Forget the heading of this post for a minute. I have some personal comments to make first.

   Over the past couple of weeks, I’ve been tied up with matters not involving the blog and blog-related activities, and so (as you may have noticed) I’ve not been posting here nearly as often as I did, for example, over the summer. Nor are things are very likely to improve, I’m sorry to say. As far ahead as I can see, I’m not going to have nearly as much free time as I’ve had up to now to sit here at the computer and provide with you anything better for reading material than this, what you’re reading right now.

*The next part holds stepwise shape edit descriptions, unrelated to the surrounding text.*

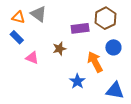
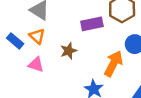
orange triangle: (18, 17) -> (37, 36), moved, turned 32
orange arrow: (95, 62) -> (113, 64), turned 60

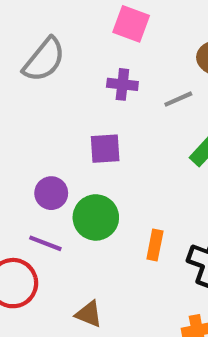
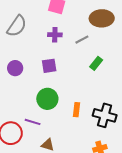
purple circle: (51, 193) -> (15, 68), moved
purple line: (45, 243) -> (33, 122), moved

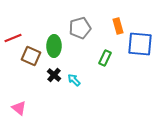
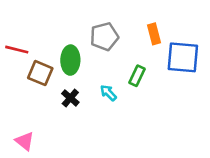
red line: (13, 38) -> (17, 50), turned 36
cyan arrow: (74, 80) -> (108, 93), moved

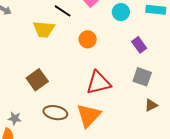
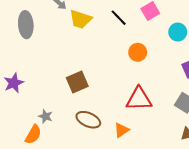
yellow trapezoid: (44, 29) -> (80, 19), moved
orange triangle: (89, 115) -> (122, 130), size x0.6

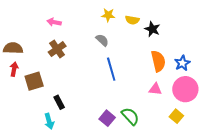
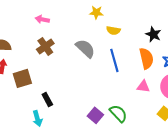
yellow semicircle: (132, 20) -> (113, 30), moved
black star: (152, 29) -> (153, 34), moved
gray semicircle: (102, 40) -> (85, 48), moved, size x1.5
blue line: (111, 69) -> (114, 60), moved

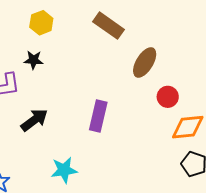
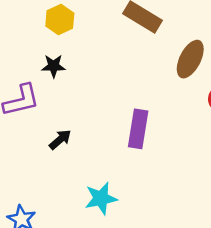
black arrow: (34, 120) -> (60, 140), size x0.7

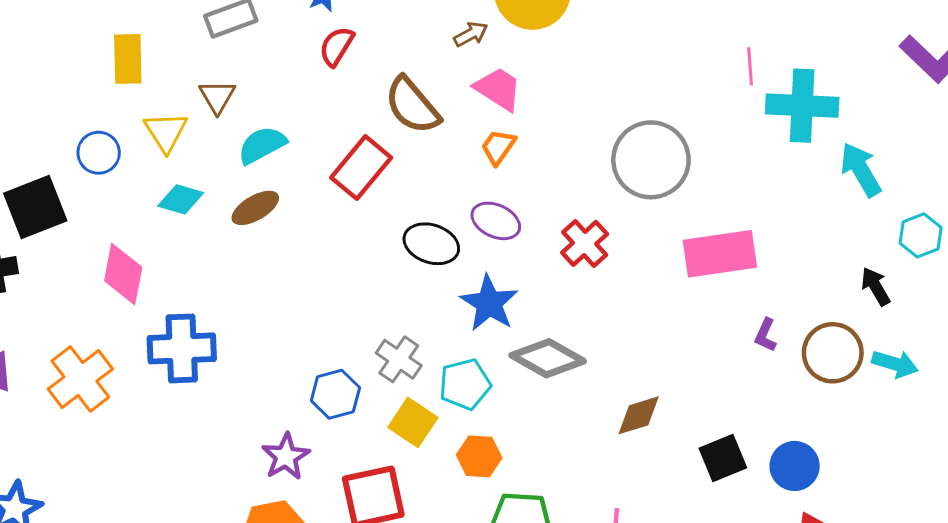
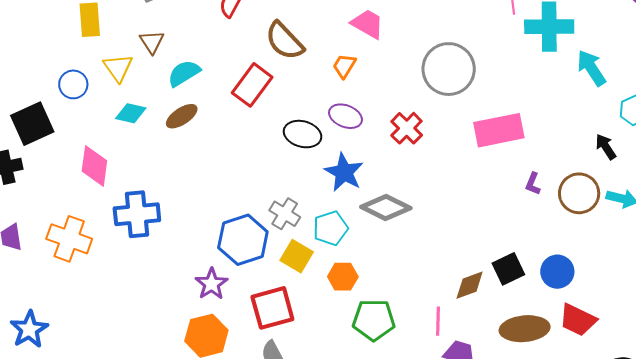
pink trapezoid: (498, 89) -> (368, 24), moved
orange cross: (80, 379) -> (69, 239), turned -30
blue hexagon: (335, 394) -> (243, 240), size x1.5
brown diamond: (639, 415) -> (470, 285), moved

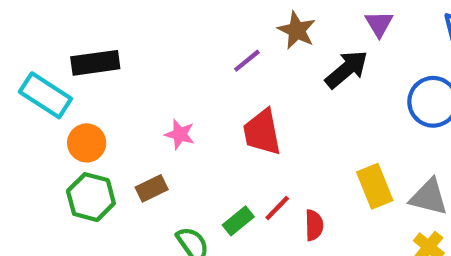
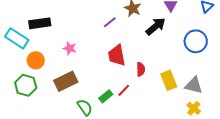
pink star: (180, 134) -> (70, 48), moved
brown rectangle: (152, 188) -> (66, 81), size x1.6
green hexagon: (91, 197) -> (26, 85), moved
red semicircle: (314, 225) -> (141, 69), moved

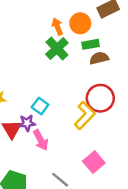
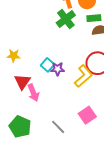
purple star: (27, 123) -> (58, 69), moved
pink arrow: (41, 140) -> (33, 93), moved

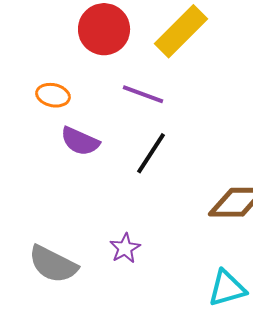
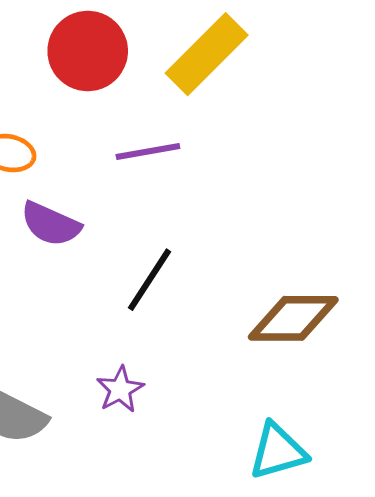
purple line: (143, 94) -> (148, 151), turned -30
black line: (151, 153) -> (150, 280), moved

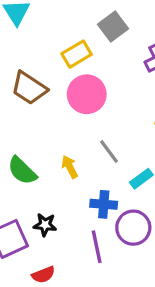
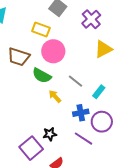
yellow rectangle: (77, 54) -> (41, 29), turned 66
green semicircle: (22, 171) -> (42, 76), moved
purple line: (97, 247) -> (83, 139), turned -30

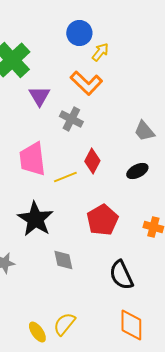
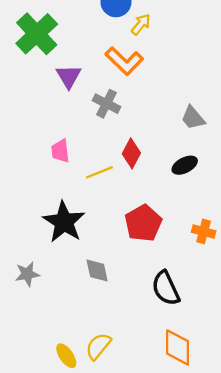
pink trapezoid: (32, 159) -> (60, 151), size x0.6

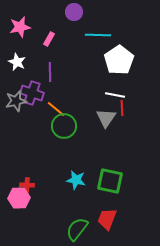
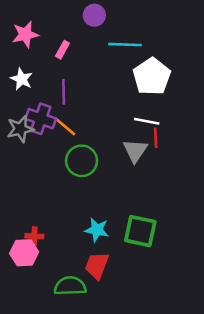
orange line: (56, 109) -> (65, 126), moved
red trapezoid: (107, 219) -> (97, 266), moved
green semicircle: (77, 229) -> (70, 286), moved, turned 50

   Neither have I been able to keep up with comments that have been left, nor have I been replying in any kind of quick fashion to email questions that have been asked, and I apologize. I’m deeply sorry about that. If I’ve left you hanging in such a fashion, I probably haven’t forgotten about you, if that’s any satisfaction.

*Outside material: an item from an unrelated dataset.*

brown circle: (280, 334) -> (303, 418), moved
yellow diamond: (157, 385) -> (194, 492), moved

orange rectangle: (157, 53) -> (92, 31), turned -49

   Time is, as one fine philosopher has said, what keeps everything from happening at once. On the other hand, there’s a mathematical principle that says that there’s only a finite amount of it. You can slice it as thin as you want, but the wafers will still add up to only 24 hours a day.

   Besides helping John Pugmire recently with his Locked Rooms Library project, now finished, I’m still working on Al Hubin’s Addenda to Crime Fiction IV and as often as I can get to it. To me, it’s increasingly fascinating stuff. I also have another installment of “Maps in Mysteries” to post, and Victor Berch and I are working on a couple of illustrated checklists that should prove interesting.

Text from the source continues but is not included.